Naturalmente se coloca como primeiro
problema às investigações lidar com os códigos e a linguagem musical - certamente
uma questão fundamental. No entanto, essa dificuldade não pode ser impeditiva
para o historiador interessado nos assuntos relacionados à cultura
popular. Deste modo, mesmo não sendo
músico e musicólogo com formação apropriada e específica, o historiador pode
compreender aspectos gerais da linguagem musical e criar seus próprios
critérios (MORAES, 2000).
Para o historiador José Geraldo
Vinci de Moraes, a música popular não deve ser compreendida apenas como texto,
fato muito comum em alguns trabalhos historiográficos que se arriscam por essa
área. No entanto, é preciso considerar também que muitas vezes as formulações
poéticas concedem mais indicações e caminhos que as estritamente musicais.

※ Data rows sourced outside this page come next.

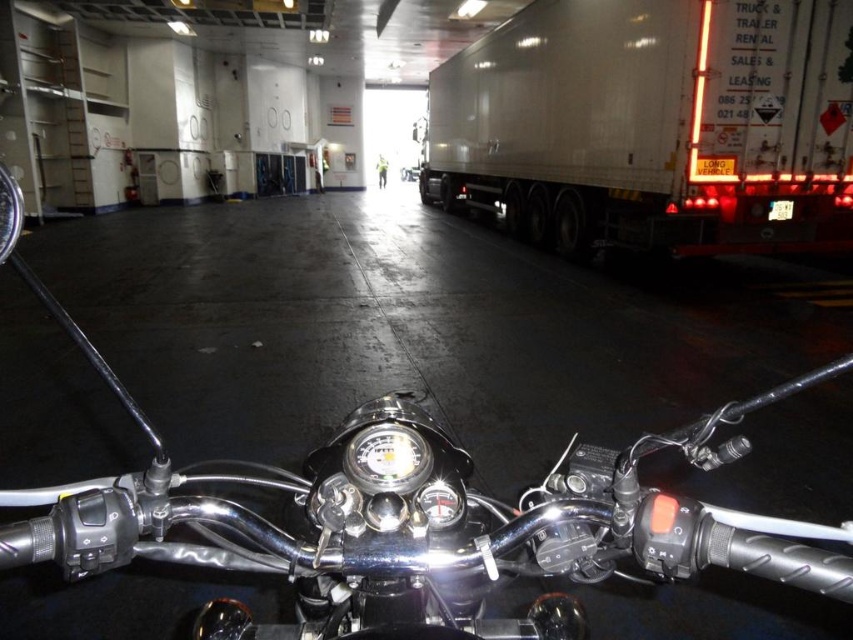 Question: Which is farther from the metallic silver headlight at center?

Choices:
 (A) white glossy trailer truck at right
 (B) polished chrome motorcycle at center

Answer: (A)

Question: Among these objects, which one is nearest to the camera?

Choices:
 (A) metallic silver headlight at center
 (B) white glossy trailer truck at right

Answer: (A)

Question: Is polished chrome motorcycle at center positioned at the back of metallic silver headlight at center?

Choices:
 (A) yes
 (B) no

Answer: (B)

Question: Which object is farther from the camera taking this photo?

Choices:
 (A) polished chrome motorcycle at center
 (B) white glossy trailer truck at right

Answer: (B)

Question: Can you confirm if polished chrome motorcycle at center is positioned to the right of white glossy trailer truck at right?

Choices:
 (A) no
 (B) yes

Answer: (A)

Question: Can you confirm if polished chrome motorcycle at center is wider than metallic silver headlight at center?

Choices:
 (A) yes
 (B) no

Answer: (A)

Já em relação à linguagem musical
interna, o autor explica que é necessário levar em conta variantes básicas
relacionadas com a linha melódica e o ritmo. Mas eles também devem ser
compreendidos na lógica do desenvolvimento da visão de mundo do autor. Além do
mais, é preciso considerar também que para o artista popular muitas vezes a
cultura local e regional impôs, a seu modo, modelos e gostos, encarados
geralmente como intransponíveis para a comunidade e para quem convivia com eles
(MORAES, 2000).
A metodologia da historiografia
cultural dá espaço para diferentes interpretações acerca dos significados da
história, trabalhando com a ideia de que na história não existe uma verdade
única, mas sim representações/versões do real. Por essa razão, ela enfatiza uma
história em movimento, que se renova e se transforma. As questões realçadas por
José Moraes (1999), alcançaram ao menos três aspectos relevantes para a
reflexão do historiador que pretende trabalhar com a canção popular: a linguagem da canção, a visão de mundo que ela incorpora e traduz,
e, finalmente, a perspectiva social e
histórica que ela revela e constrói.
Além do mais, as reflexões levantadas por Sandra Pesavento (2003), sobre a representação do imaginário, o retorno à narrativa e a entrada em cena da ficção junto às sensibilidades, levam os historiadores a repensar as possibilidades de acesso ao passado na reconfiguração de uma temporalidade.
Conclui-se, então, que no presente a História se situa em uma era de dúvida; dúvida que antecede a pesquisa e se instala como um princípio de conhecimento. No entanto, deve-se admitir que mesmo se considerada como uma forma de ficção, a História é ao mesmo tempo controlada pelos indícios recolhidos pelo historiador, que testa e submete esses indícios a sua metodologia.
O Blog de História da UNILA aproveita
para lembrar também, com essa postagem, o historiador e crítico musical brasileiro
José Ramos Tinhorão (1928-2021), um dos pioneiros na história da música popular
brasileira, falecido no último dia 3 de agosto.
Referências:
MORAES, José Geraldo Vinci de. “História e música: canção popular e
conhecimento histórico”. Revista Brasileira de História, São
Paulo, v. 20, no. 39, p. 203-221, 2000.
PESAVENTO, Sandra Jatahy. História & história cultural. 3ª
Edição. Belo Horizonte: Autêntica, 2012.
Gilson José de Oliveira Neto, estudante do curso de História – América Latina da UNILA.